I seen of ’em, they don’t lie as much as people any which way. Oh, they will-don’t get me wrong, they will-but they’re a little more honest than just plain people, I reckon. Don’t suppose that did ’em a whole lot o’ good when they come up against the likes of us.”

“We’re a sinful lot, all right,” Johnson said, and Julius nodded. The pilot went on, “Good thing we are, too. We tricked the Lizards as often as we beat ’em fair and square-more often than we beat ’em fair and square, I shouldn’t wonder.” He pointed to the black man. “That’s what your unit did, or most of them, anyway.”

“Yeah, most of ’em.” Julius took another small sip from the drink Johnson had bought him. “Some o’ those boys, they didn’t care how the Lizards treated them, long as they treated white folks the same way.”

Johnson thought it was a good time to finish his own drink.
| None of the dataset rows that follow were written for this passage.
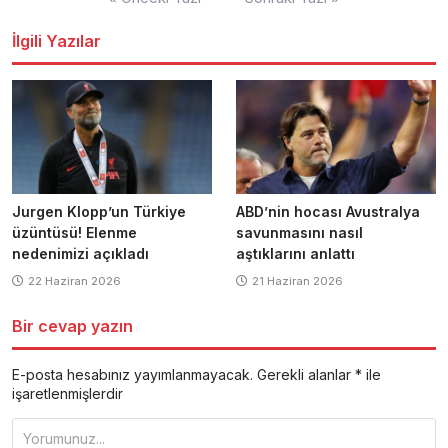
dolaşımı
İlgili Yazılar
Jurgen Klopp’un Türkiye
ABD’nin hocası Avustralya
üzüntüsü! Elenme
savunmasını nasıl
nedenimizi açıkladı
aştıklarını anlattı
22 Haziran 2026
21 Haziran 2026
Bir cevap yazın
E-posta hesabınız yayımlanmayacak.
Gerekli alanlar
*
ile
işaretlenmişlerdir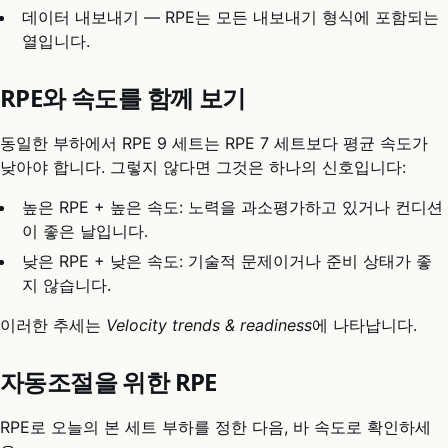
데이터 내보내기 — RPE는 모든 내보내기 형식에 포함되는
열입니다.
RPE와 속도를 함께 보기
동일한 부하에서 RPE 9 세트는 RPE 7 세트보다 평균 속도가
낮아야 합니다. 그렇지 않다면 그것은 하나의 신호입니다:
높은 RPE + 높은 속도: 노력을 과소평가하고 있거나 컨디션
이 좋은 날입니다.
낮은 RPE + 낮은 속도: 기술적 문제이거나 준비 상태가 좋
지 않습니다.
이러한 추세는
Velocity trends & readiness
에 나타납니다.
자동조절을 위한 RPE
RPE로 오늘의 본 세트 부하를 정한 다음, 바 속도로 확인하세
Negroes still didn’t get treated like white men in the United States. He said the most he could say: “It’s better than it used to be.” He didn’t know that from his own experience before the war; up till then, he’d seen only a handful of Negroes. He waited to see how the bartender would respond.

Julius chose his words with care; Johnson got the idea that Julius always chose his words with care. “Yeah, it’s better than it used to be,” the bartender said at last. “But it ain’t as good as it ought to be, you don’t mind my sayin’ so. Doctor King say that, too, an’ he’s right.”